- [DATA TO EXAMINE]
=====

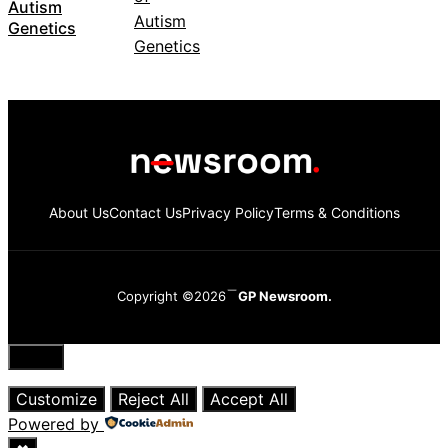
Autism
Genetics
About Us
Contact Us
Privacy Policy
Terms & Conditions
Copyright ©2026
GP Newsroom.
Close
Customize
Reject All
Accept All
Powered by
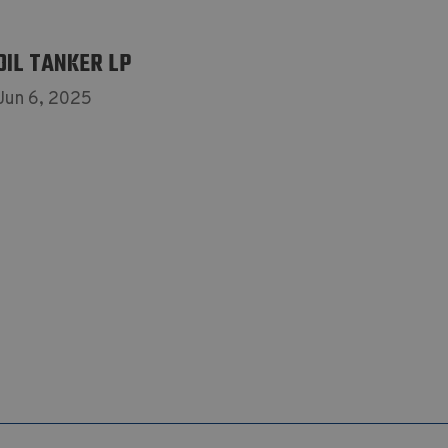
OIL TANKER LP
Jun 6, 2025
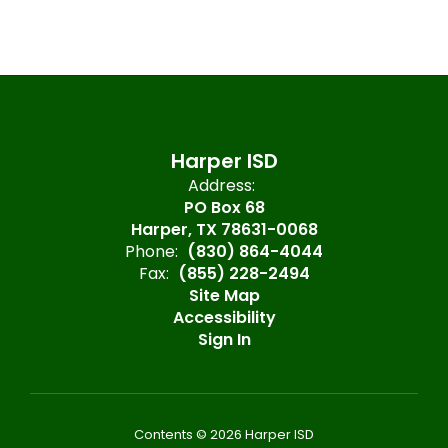
Harper ISD
Address:
PO Box 68
Harper, TX 78631-0068
Phone:
(830) 864-4044
Fax:
(855) 228-2494
Site Map
Accessibility
Sign In
Contents © 2026 Harper ISD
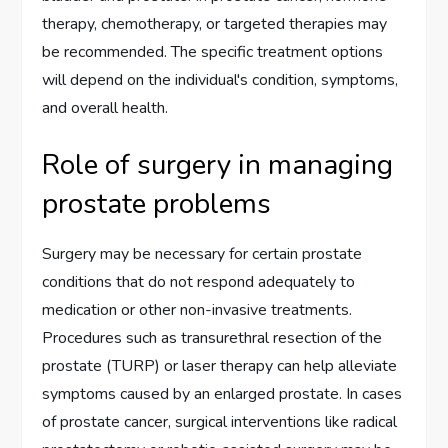
therapy, chemotherapy, or targeted therapies may
be recommended. The specific treatment options
will depend on the individual's condition, symptoms,
and overall health.
Role of surgery in managing
prostate problems
Surgery may be necessary for certain prostate
conditions that do not respond adequately to
medication or other non-invasive treatments.
Procedures such as transurethral resection of the
prostate (TURP) or laser therapy can help alleviate
symptoms caused by an enlarged prostate. In cases
of prostate cancer, surgical interventions like radical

=====

- [ACTION ITEM] Beginning with the first line of the records above, extract each line exactly through the line that holds "medication or other non-invasive treatments.", both ends included. Omit pictures.

- [SOLVED PROBLEM]
Autism
Genetics
About Us
Contact Us
Privacy Policy
Terms & Conditions
Copyright ©2026
GP Newsroom.
Close
Customize
Reject All
Accept All
Powered by
OIL TANKER LP
Jun 6, 2025
Harper ISD
Address:
PO Box 68
Harper, TX 78631-0068
Phone:
(830) 864-4044
Fax:
(855) 228-2494
Site Map
Accessibility
Sign In
Contents © 2026 Harper ISD
therapy, chemotherapy, or targeted therapies may
be recommended. The specific treatment options
will depend on the individual's condition, symptoms,
and overall health.
Role of surgery in managing
prostate problems
Surgery may be necessary for certain prostate
conditions that do not respond adequately to
medication or other non-invasive treatments.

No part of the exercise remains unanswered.